Maçın adamına ayrı bir parantez açmak istedim. Zira çoğu kişi kendisini neden maç yazısında görmezden geldiğimi sorgulamıştır, gelen ilk yorumlarda da olduğu gibi. Önceki maçın yazısında farklı bir şey yapıp kötü bir eleştiri yapacak gibi girmiştim, sonunda da bunu kasten yapıp gelecek tepkileri ölçtüğümü söylemiştim. O gün inanmayanlar oldu "tepki gelince değiştirdin şov yaptın" diye çirkin hakaretler edenler, sizin burada göremediğiniz ağır hakaretler ve küfürler içeren yorumlar bile atıldı. Bugün de Santos'u unuttu, istek geldi de yazdı, iyi oynayınca görmezden geliyor kötü oynayınca sıralıyor diye yorum kısmına yazmadan küfür edip geçenler de olmuştur, bilemem. Tek demek istediğim, maç yazısını daha bitirmemişken Oğuz(os)'a söyledim Santos'u ayrı bir posta bırakacağımı. Şimdi de onu yapıyorum, önceki gibi haksız yere şahsıma ve çevremdekilere hakaret edilmesin "isimsiz" yapılan yorumlarla.

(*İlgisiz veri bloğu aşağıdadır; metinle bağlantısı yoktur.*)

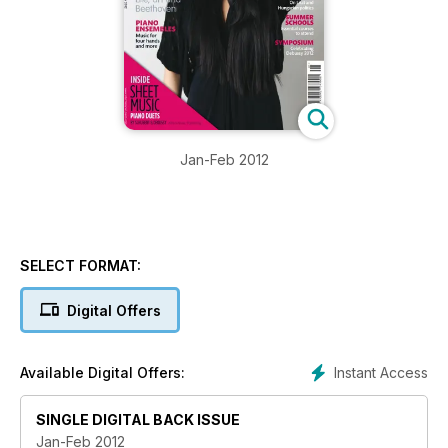
Jan-Feb 2012
SELECT FORMAT:
Digital Offers
Instant Access
Available Digital Offers:
SINGLE DIGITAL BACK ISSUE
Jan-Feb 2012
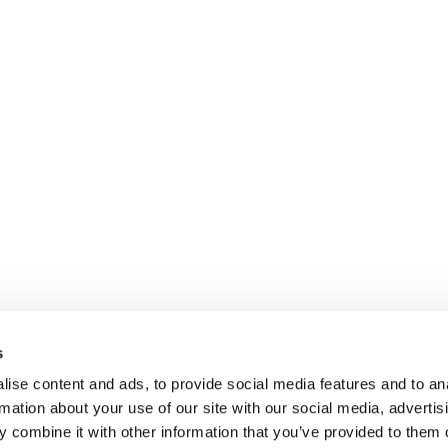
s
ise content and ads, to provide social media features and to an
rmation about your use of our site with our social media, advertis
 combine it with other information that you’ve provided to them o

Gelelim Santos'a. İlk ayak bastığı günden bugüne kendisini beğenmiyordum, kabul ediyorum. Tek maçtan sonra bağrıma basıp göklere çıkarmayacağımı da açık açık söylemeliyim bu arada. Tüm olumsuz düşüncelerime ve fikirlerime rağmen belki de Barcelona'da bile göremediğimiz kadar iyi oynayan Giovani Dos Santos'u ayakta alkışlardım bugün tribünde olsam. TV başındayken "Helal olsun!" diye arkadaşlarla konuşmaktan ileri gidemiyorsun, ayağa kalkıp televizyonu alkışlayan bir adam görüntüsü hoş olmaz takdir edersiniz ki. Neyse Kasımpaşa maçının parlayan adamı hakkında diyeceğimi deyip daha fazla uzatmayayım : Bu adam 2-3 maçında bunun kadar değil bunun yarısı kadar aynı hızlı tempoda oynasın tükürdüğümü yalayıp özür dilemekten çekinmem. 1 hafta öncesiyle arada gece ile gündüz kadar fark yaratan bir adamı aynı ritmi tutturduğu takdirde bir daha eleştirmem zor olur. Bu maç için tebrikler Dos Santos, umarım tek maçla kalmaz bu güzel oyun.
Yalnız tek bir derdim var, bu kadar çok kaleyi düşüneceğine ceza sahası içerisinde biraz daha sağı solu görse 4-5 tane asist yapmış olacaktı bugün. İşte o zaman iyice efsanevi bir performans izlerdik. Gerçi son dakikalarda Jo da sağına çıkarıp kendisinin boş kaleye gol atmasını sağlayabilirdi, o da olmadı. Bu maçın heyecanı olsun bunlar. Şahsım adına önümüzdeki maç ayrı bir merak konusu olacak Giovani Dos Santos'un bu oyunundan sonra. Bekleyelim, görelim.. Bu kadar sert ve umutsuz şekilde eleştirdiğim bir isim konusunda ilk kez yanılacak mıyım bakalım göreceğiz..
1.03.2010
Kaydol:
Kayıt Yorumları (Atom)
17 yorum:
Daha dur, Galatasaray öyle bir hale sokacak ki seni " Her yerinden öpüyorum Leo Franco" diyeceksin :))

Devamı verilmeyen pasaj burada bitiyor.